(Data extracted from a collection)
<<<<

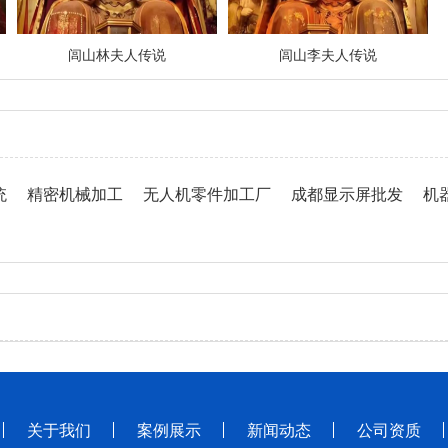
闾山林夫人传说
闾山李夫人传说
统
精密机械加工
无人机零件加工厂
成都显示屏批发
机
关于我们
案例展示
新闻动态
公司资质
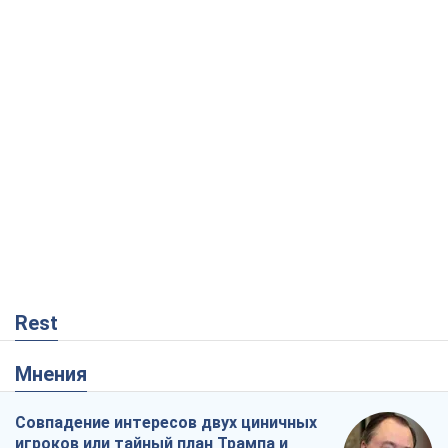
Rest
Мнения
Совпадение интересов двух циничных
игроков или тайный план Трампа и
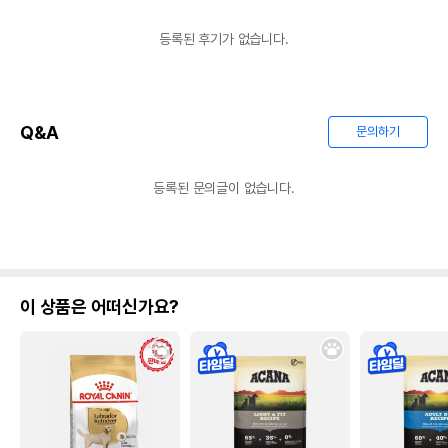
등록된 후기가 없습니다.
Q&A
문의하기
등록된 문의글이 없습니다.
이 상품은 어떠신가요?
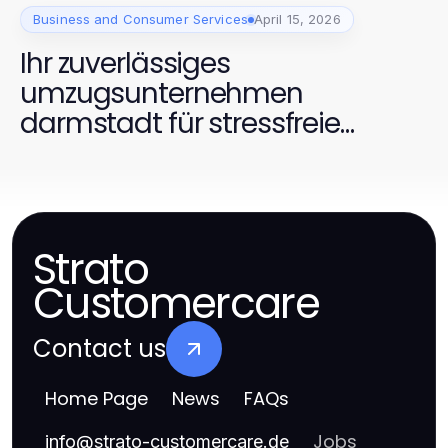
Business and Consumer Services
April 15, 2026
Ihr zuverlässiges
umzugsunternehmen
darmstadt für stressfreie
Umzüge
Strato
Customercare
Contact us
Home Page
News
FAQs
Jobs
info
@
strato-customercare.de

>>>>

Problem to work on:
Copy every line above exactly, leaving no picture in the copy.

Result of this exercise:
闾山林夫人传说
闾山李夫人传说
统
精密机械加工
无人机零件加工厂
成都显示屏批发
机
关于我们
案例展示
新闻动态
公司资质
Rest
Мнения
Совпадение интересов двух циничных
игроков или тайный план Трампа и
등록된 후기가 없습니다.
Q&A
문의하기
등록된 문의글이 없습니다.
이 상품은 어떠신가요?
Business and Consumer Services
April 15, 2026
Ihr zuverlässiges
umzugsunternehmen
darmstadt für stressfreie
Umzüge
Strato
Customercare
Contact us
Home Page
News
FAQs
Jobs
info
@
strato-customercare.de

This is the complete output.